Required work
Copy nothing but the lines below, from the one with "продвижению и трафику" through the one with "essenciais, que são", exactly as written; no pictures should appear.

Material provided
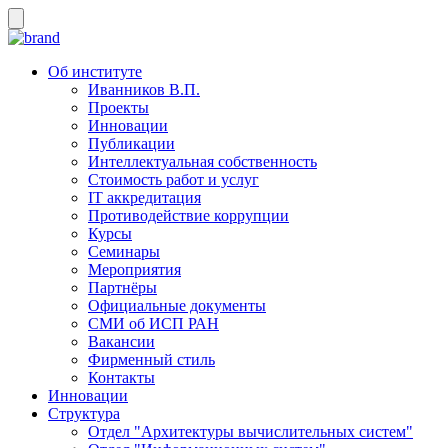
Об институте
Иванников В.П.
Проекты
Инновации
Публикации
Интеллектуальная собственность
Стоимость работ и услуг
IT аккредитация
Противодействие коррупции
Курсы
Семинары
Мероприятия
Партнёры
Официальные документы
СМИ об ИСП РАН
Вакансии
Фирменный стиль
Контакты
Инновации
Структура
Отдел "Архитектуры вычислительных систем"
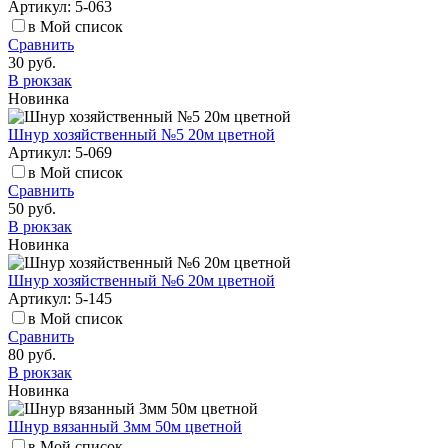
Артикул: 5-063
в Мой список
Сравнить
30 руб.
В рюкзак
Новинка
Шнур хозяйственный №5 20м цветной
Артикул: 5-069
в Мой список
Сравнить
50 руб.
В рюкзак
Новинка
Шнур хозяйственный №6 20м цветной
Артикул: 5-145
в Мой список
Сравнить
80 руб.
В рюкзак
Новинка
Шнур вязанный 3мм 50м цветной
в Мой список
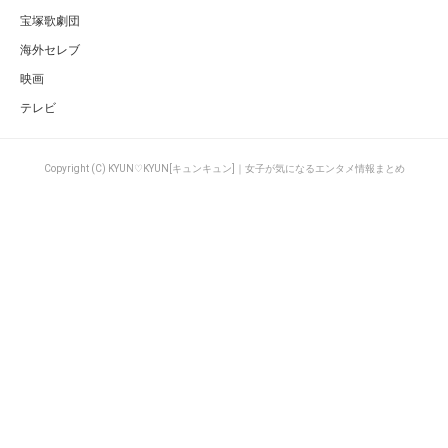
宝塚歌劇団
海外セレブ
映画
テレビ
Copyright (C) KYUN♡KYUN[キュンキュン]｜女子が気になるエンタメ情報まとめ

--

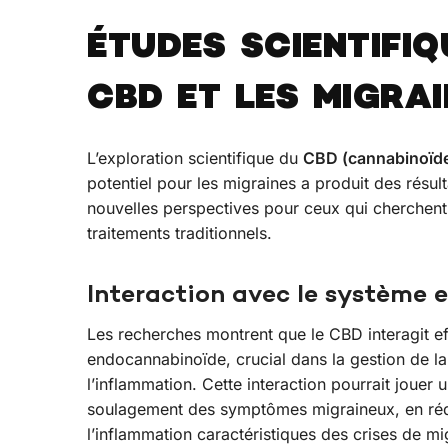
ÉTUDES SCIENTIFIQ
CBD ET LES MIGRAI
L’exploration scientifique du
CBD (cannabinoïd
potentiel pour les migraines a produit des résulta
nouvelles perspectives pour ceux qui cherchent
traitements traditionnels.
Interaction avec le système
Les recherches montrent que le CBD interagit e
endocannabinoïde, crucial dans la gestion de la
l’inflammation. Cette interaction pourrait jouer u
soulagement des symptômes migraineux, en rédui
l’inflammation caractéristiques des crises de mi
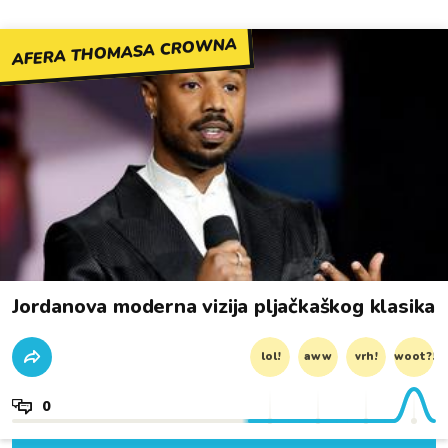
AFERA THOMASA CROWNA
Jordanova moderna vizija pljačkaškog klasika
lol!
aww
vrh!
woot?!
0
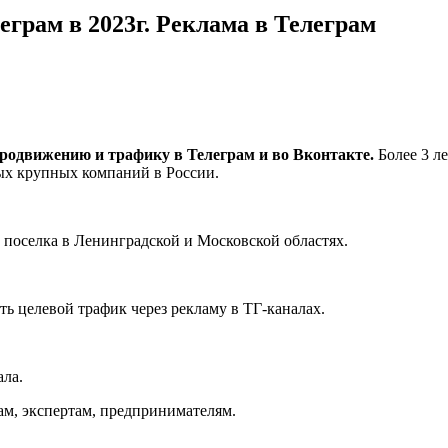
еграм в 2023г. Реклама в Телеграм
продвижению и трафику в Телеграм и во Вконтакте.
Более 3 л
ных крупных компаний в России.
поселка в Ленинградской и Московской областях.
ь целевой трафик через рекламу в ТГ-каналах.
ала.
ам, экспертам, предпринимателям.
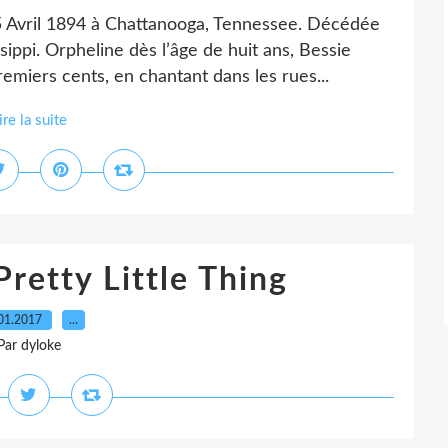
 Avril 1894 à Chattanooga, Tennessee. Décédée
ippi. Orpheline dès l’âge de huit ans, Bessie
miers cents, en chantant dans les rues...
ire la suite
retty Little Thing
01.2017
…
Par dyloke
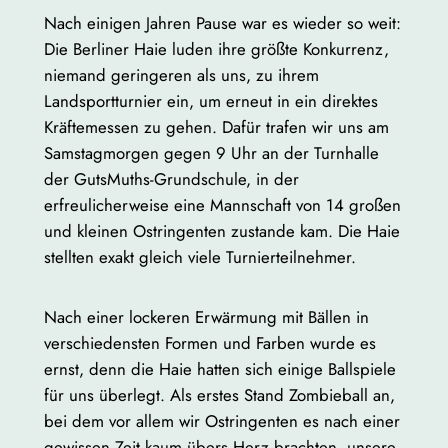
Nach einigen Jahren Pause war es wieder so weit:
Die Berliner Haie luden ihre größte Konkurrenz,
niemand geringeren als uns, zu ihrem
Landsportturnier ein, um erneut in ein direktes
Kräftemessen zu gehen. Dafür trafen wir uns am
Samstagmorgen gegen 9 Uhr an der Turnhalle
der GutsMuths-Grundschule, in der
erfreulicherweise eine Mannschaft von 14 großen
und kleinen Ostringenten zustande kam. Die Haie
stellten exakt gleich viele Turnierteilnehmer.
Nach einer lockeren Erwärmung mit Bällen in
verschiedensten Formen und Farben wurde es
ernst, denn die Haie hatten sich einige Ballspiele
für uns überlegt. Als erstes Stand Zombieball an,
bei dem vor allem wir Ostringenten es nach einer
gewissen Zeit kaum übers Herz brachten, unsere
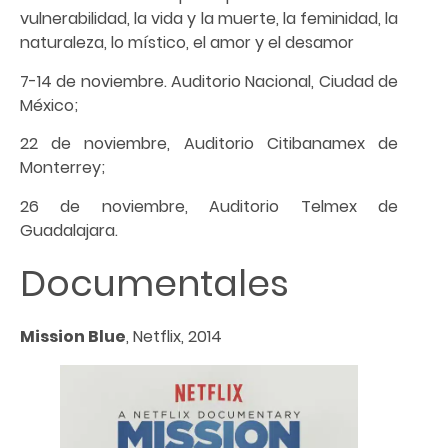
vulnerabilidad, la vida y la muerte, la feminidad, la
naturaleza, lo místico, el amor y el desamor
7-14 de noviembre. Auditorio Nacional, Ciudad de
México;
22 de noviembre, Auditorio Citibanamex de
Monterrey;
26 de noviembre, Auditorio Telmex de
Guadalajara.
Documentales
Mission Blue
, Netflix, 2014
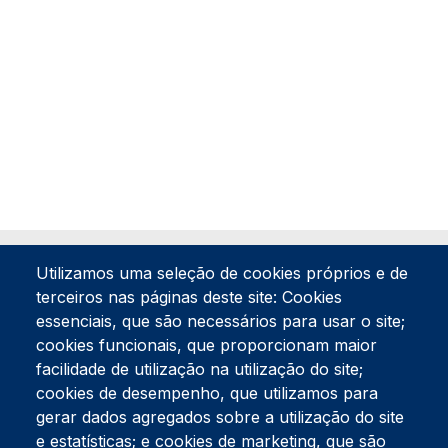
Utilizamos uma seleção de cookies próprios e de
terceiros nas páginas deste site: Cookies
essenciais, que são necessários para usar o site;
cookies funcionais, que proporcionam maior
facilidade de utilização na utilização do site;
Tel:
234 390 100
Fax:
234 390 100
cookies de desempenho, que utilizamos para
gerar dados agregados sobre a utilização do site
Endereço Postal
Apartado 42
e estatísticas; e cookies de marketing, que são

Answer to this exercise
продвижению и трафику в Телеграм и во Вконтакте.
Более 3 л
ных крупных компаний в России.
поселка в Ленинградской и Московской областях.
ь целевой трафик через рекламу в ТГ-каналах.
ала.
ам, экспертам, предпринимателям.
 Avril 1894 à Chattanooga, Tennessee. Décédée
ippi. Orpheline dès l’âge de huit ans, Bessie
miers cents, en chantant dans les rues...
ire la suite
retty Little Thing
01.2017
…
Par dyloke
Nach einigen Jahren Pause war es wieder so weit:
Die Berliner Haie luden ihre größte Konkurrenz,
niemand geringeren als uns, zu ihrem
Landsportturnier ein, um erneut in ein direktes
Kräftemessen zu gehen. Dafür trafen wir uns am
Samstagmorgen gegen 9 Uhr an der Turnhalle
der GutsMuths-Grundschule, in der
erfreulicherweise eine Mannschaft von 14 großen
und kleinen Ostringenten zustande kam. Die Haie
stellten exakt gleich viele Turnierteilnehmer.
Nach einer lockeren Erwärmung mit Bällen in
verschiedensten Formen und Farben wurde es
ernst, denn die Haie hatten sich einige Ballspiele
für uns überlegt. Als erstes Stand Zombieball an,
bei dem vor allem wir Ostringenten es nach einer
gewissen Zeit kaum übers Herz brachten, unsere
vulnerabilidad, la vida y la muerte, la feminidad, la
naturaleza, lo místico, el amor y el desamor
7-14 de noviembre. Auditorio Nacional, Ciudad de
México;
22 de noviembre, Auditorio Citibanamex de
Monterrey;
26 de noviembre, Auditorio Telmex de
Guadalajara.
Documentales
Mission Blue
, Netflix, 2014
Utilizamos uma seleção de cookies próprios e de
terceiros nas páginas deste site: Cookies
essenciais, que são necessários para usar o site;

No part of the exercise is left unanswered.